As the title notes, I assume this is a silly idea since I’ve never seen it implemented, but to set the stage, consider the following Gaussian Process model:
data{
int<lower=2> n_xy ;
vector[n_xy] y ;
array[n_xy] real x ;
}
parameters{
real grand_mean ;
real<lower=0> noise_amplitude ;
real<lower=0> gp_amplitude ;
real<lower=0> gp_lengthscale ;
vector[n_xy] gp_helper ;
}
transformed parameters{
// gp: latent (noiseless) GP
vector[n_xy] gp = (
cholesky_decompose(
add_diag(
gp_exp_quad_cov(
x
, gp_amplitude
, gp_lengthscale
)
, gp_amplitude * 1e-5 //jitter
)
)
* gp_helper
) ;
}
model{
// Priors:
grand_mean ~ ... ;
noise_amplitude ~ ... ;
gp_amplitude ~ ... ;
gp_lengthscale ~ ... ;
// gp_helper must be ~ std_normal()
gp_helper ~ std_normal() ;
// Likelihood:
y ~ normal( grand_mean + gp , noise_amplitude ) ;
}
So we have some data y
measured at known locations on some 1D space x
, and we want to account for both gaussian measurement noise as well as a smooth effect of measurement location, with the magnitude of these factors represented by the *_amplitude
parameters, and smoothness of the latter factor represented by the gp_lengthscale
parameter.
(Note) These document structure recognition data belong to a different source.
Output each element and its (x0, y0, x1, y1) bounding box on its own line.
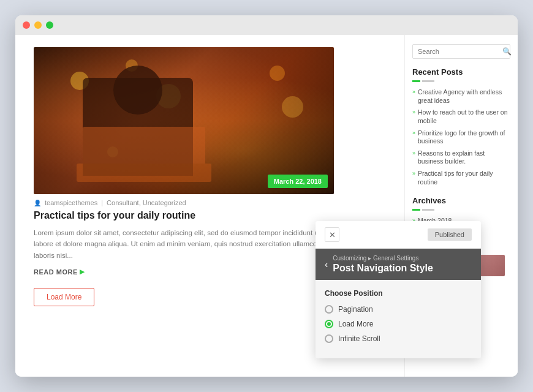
search-input[interactable] (418, 48, 502, 55)
recent-posts-underline (412, 80, 434, 82)
infinite-scroll-label: Infinite Scroll (338, 334, 380, 343)
load-more-radio[interactable] (325, 320, 333, 328)
date-badge: March 22, 2018 (268, 175, 328, 188)
post-image-wrap: March 22, 2018 (34, 47, 334, 194)
read-more-link[interactable]: READ MORE ▶ (34, 268, 334, 276)
post-categories: Consultant, Uncategorized (107, 199, 186, 206)
customizer-header: ✕ Published (316, 221, 481, 249)
recent-post-item[interactable]: » How to reach out to the user on mobile (412, 108, 510, 125)
recent-post-text: How to reach out to the user on mobile (418, 108, 510, 125)
recent-post-text: Prioritize logo for the growth of busine… (418, 129, 510, 146)
infinite-scroll-option[interactable]: Infinite Scroll (325, 334, 472, 343)
recent-post-text: Reasons to explain fast business builder… (418, 149, 510, 166)
archives-underline (412, 209, 434, 211)
post-image: March 22, 2018 (34, 47, 334, 194)
customizer-back-button[interactable]: ‹ (325, 259, 328, 270)
chevron-icon: » (412, 89, 415, 96)
recent-post-item[interactable]: » Creative Agency with endless great ide… (412, 88, 510, 105)
read-more-text: READ MORE (34, 268, 78, 276)
laptop-screen-silhouette (83, 127, 205, 164)
recent-posts-section: Recent Posts » Creative Agency with endl… (412, 67, 510, 186)
post-card: March 22, 2018 👤 teamspicethemes | Consu… (34, 47, 334, 306)
archives-section: Archives » March 2018 (412, 196, 510, 224)
load-more-button[interactable]: Load More (34, 288, 94, 306)
post-title: Practical tips for your daily routine (34, 209, 334, 222)
sidebar-search[interactable]: 🔍 (412, 44, 510, 59)
breadcrumb: Customizing ▸ General Settings (333, 255, 433, 262)
customizer-panel: ✕ Published ‹ Customizing ▸ General Sett… (316, 221, 481, 358)
head-silhouette (113, 66, 162, 115)
meta-separator: | (101, 199, 103, 206)
panel-title: Post Navigation Style (333, 263, 433, 273)
published-badge: Published (428, 228, 472, 241)
archives-title: Archives (412, 196, 510, 205)
chevron-icon: » (412, 170, 415, 178)
bokeh-light (282, 96, 303, 118)
maximize-dot[interactable] (46, 21, 53, 29)
customizer-nav-info: Customizing ▸ General Settings Post Navi… (333, 255, 433, 274)
chevron-icon: » (412, 150, 415, 157)
customizer-close-button[interactable]: ✕ (325, 227, 339, 242)
recent-posts-title: Recent Posts (412, 67, 510, 77)
infinite-scroll-radio[interactable] (325, 334, 333, 343)
pagination-option[interactable]: Pagination (325, 305, 472, 314)
titlebar (15, 15, 518, 35)
close-dot[interactable] (23, 21, 30, 29)
chevron-icon: » (412, 109, 415, 116)
customizer-nav: ‹ Customizing ▸ General Settings Post Na… (316, 249, 481, 280)
choose-position-label: Choose Position (325, 289, 472, 298)
post-excerpt: Lorem ipsum dolor sit amet, consectetur … (34, 227, 334, 261)
read-more-arrow: ▶ (80, 268, 85, 275)
pagination-label: Pagination (338, 305, 373, 314)
pagination-radio[interactable] (325, 305, 333, 314)
browser-content: March 22, 2018 👤 teamspicethemes | Consu… (15, 35, 518, 377)
search-icon[interactable]: 🔍 (502, 47, 512, 56)
bokeh-light (270, 66, 285, 81)
load-more-label: Load More (338, 320, 373, 328)
recent-post-item[interactable]: » Prioritize logo for the growth of busi… (412, 129, 510, 146)
post-meta: 👤 teamspicethemes | Consultant, Uncatego… (34, 199, 334, 206)
load-more-option[interactable]: Load More (325, 320, 472, 328)
author-icon: 👤 (34, 200, 41, 206)
browser-window: March 22, 2018 👤 teamspicethemes | Consu… (15, 15, 518, 377)
recent-post-text: Practical tips for your daily routine (418, 170, 510, 186)
recent-post-text: Creative Agency with endless great ideas (418, 88, 510, 105)
post-author: teamspicethemes (45, 199, 97, 206)
laptop-silhouette (77, 164, 211, 182)
customizer-body: Choose Position Pagination Load More Inf… (316, 280, 481, 358)
recent-post-item[interactable]: » Practical tips for your daily routine (412, 170, 510, 186)
chevron-icon: » (412, 130, 415, 137)
recent-post-item[interactable]: » Reasons to explain fast business build… (412, 149, 510, 166)
minimize-dot[interactable] (34, 21, 42, 29)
The possibility of a non-zero grand mean for measurements is placed in an explicit grand_mean
parameter.
While the above computes gp
using gp_exp_quad_cov()
and supplying an amplitude parameter, an equivalent (but probably slightly less efficient) model is:
...
transformed parameters{
// gp_: latent (noiseless) GP with unit-amplitude
vector[n_xy] gp_ = (
cholesky_decompose(
add_diag(
gp_exp_quad_cov(
x
, 1.0
, gp_lengthscale
)
, 1e-5 //jitter
)
)
* gp_helper
) ;
// gp: latent (noiseless) GP
vector[n_xy] gp = gp_ * gp_amplitude ;
}
...
What becomes clear in this latter formulation is that there’s an assumption of sorts that, for gp_amplitude
to play it’s role in scaling the latent vector, gp_
is expected to have a consistent variance, ideally unit variance as we then get to interpret gp_amplitude
as the standard deviation of the latent gp. And presumably the conditioning of gp_helper
with std_normal()
in the model block is intended to contribute to ensuring a consistent variance of gp_
, but in my playing gp_
can nonetheless have rather variable variances even when all parameters other than gp_helper
are fixed.
So it occurs to me then that one can easily enforce a unit variance by:
...
transformed parameters{
// gp_: latent (noiseless) GP with unit-amplitude
vector[n_xy] gp_ = ...;
gp_ = gp_ / sd(gp_) ;
// gp: latent (noiseless) GP
vector[n_xy] gp = gp_ * gp_amplitude ;
}
And similarly, one could additionally enforce a zero mean via:
...
transformed parameters{
// gp_: latent (noiseless) GP with unit-amplitude
vector[n_xy] gp_ = ...;
gp_ = ( gp_- mean(gp_) ) / sd(gp_) ;
// gp: latent (noiseless) GP
vector[n_xy] gp = gp_ * gp_amplitude ;
}
With gp_
constrained to a zero-mean-&-unit-variance vector in this way, I feel like the model is more “straightforward” as a data generating process whereby the GP part solely speaks to the wiggliness of the effect of x
on y
, while gp_amplitude
deterministically encodes the magnitude of this effect with a mean centered on zero so that it is deterministically isolated from other factors in the model (ex. grand_mean
). We lose the ability for the GP to diverge from our explicit model formulation (ex. I don’t think the constrained version would fit well if there were additionally a linear effect of x
; we’d have to explicitly add that effect whereas the unconstrained version could find regions of the parameter space that implicitly reflect a linear effect of x
), but that’s arguably a benefit in forcing us (if doing a proper workflow) to detect and add the missing pieces as explicit structure rather than letting the unconstrained GP’s flexibility try to find it.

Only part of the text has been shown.